▸ **Directions for this task**: Exactly as they appear, reproduce the lines from the one holding "looking to spend" through the last line of the material below.

Provided data Block Start

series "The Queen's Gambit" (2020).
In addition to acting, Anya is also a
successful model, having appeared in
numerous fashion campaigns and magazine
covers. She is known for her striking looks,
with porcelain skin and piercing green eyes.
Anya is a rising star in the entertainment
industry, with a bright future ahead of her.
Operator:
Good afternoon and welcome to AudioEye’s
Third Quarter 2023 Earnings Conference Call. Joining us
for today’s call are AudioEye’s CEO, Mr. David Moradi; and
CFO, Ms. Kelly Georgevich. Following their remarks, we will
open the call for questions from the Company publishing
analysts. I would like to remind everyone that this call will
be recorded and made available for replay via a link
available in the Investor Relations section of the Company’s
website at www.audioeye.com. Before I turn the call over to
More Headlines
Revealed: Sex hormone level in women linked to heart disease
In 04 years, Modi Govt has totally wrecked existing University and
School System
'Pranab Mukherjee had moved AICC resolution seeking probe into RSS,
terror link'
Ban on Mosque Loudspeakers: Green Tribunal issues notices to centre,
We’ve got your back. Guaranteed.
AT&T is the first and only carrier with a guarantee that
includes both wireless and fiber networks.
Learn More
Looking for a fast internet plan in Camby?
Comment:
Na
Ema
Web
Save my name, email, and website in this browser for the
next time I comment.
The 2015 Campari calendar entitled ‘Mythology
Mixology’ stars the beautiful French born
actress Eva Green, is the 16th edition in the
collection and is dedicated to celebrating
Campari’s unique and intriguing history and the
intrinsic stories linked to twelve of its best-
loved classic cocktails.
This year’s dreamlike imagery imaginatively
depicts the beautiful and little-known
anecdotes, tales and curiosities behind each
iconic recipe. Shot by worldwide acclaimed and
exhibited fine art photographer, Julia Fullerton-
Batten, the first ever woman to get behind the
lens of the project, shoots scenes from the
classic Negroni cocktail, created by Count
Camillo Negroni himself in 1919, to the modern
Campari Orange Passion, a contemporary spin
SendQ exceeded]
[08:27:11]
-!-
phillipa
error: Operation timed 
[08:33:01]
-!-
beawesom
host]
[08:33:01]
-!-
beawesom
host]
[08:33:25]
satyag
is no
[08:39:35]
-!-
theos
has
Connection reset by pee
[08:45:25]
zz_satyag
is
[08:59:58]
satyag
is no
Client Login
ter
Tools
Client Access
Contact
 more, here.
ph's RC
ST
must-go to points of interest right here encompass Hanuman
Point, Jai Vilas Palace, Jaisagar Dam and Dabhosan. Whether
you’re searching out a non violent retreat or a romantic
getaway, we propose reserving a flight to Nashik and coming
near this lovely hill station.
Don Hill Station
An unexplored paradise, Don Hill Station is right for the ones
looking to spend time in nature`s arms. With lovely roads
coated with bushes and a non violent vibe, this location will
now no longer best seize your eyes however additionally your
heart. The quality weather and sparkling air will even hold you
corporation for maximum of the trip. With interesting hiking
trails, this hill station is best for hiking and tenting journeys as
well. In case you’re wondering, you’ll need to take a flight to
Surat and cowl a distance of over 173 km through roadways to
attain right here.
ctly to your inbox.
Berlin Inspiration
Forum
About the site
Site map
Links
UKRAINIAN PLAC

Provided data Block End

▸ **Result for this task**:
looking to spend time in nature`s arms. With lovely roads
coated with bushes and a non violent vibe, this location will
now no longer best seize your eyes however additionally your
heart. The quality weather and sparkling air will even hold you
corporation for maximum of the trip. With interesting hiking
trails, this hill station is best for hiking and tenting journeys as
well. In case you’re wondering, you’ll need to take a flight to
Surat and cowl a distance of over 173 km through roadways to
attain right here.
ctly to your inbox.
Berlin Inspiration
Forum
About the site
Site map
Links
UKRAINIAN PLAC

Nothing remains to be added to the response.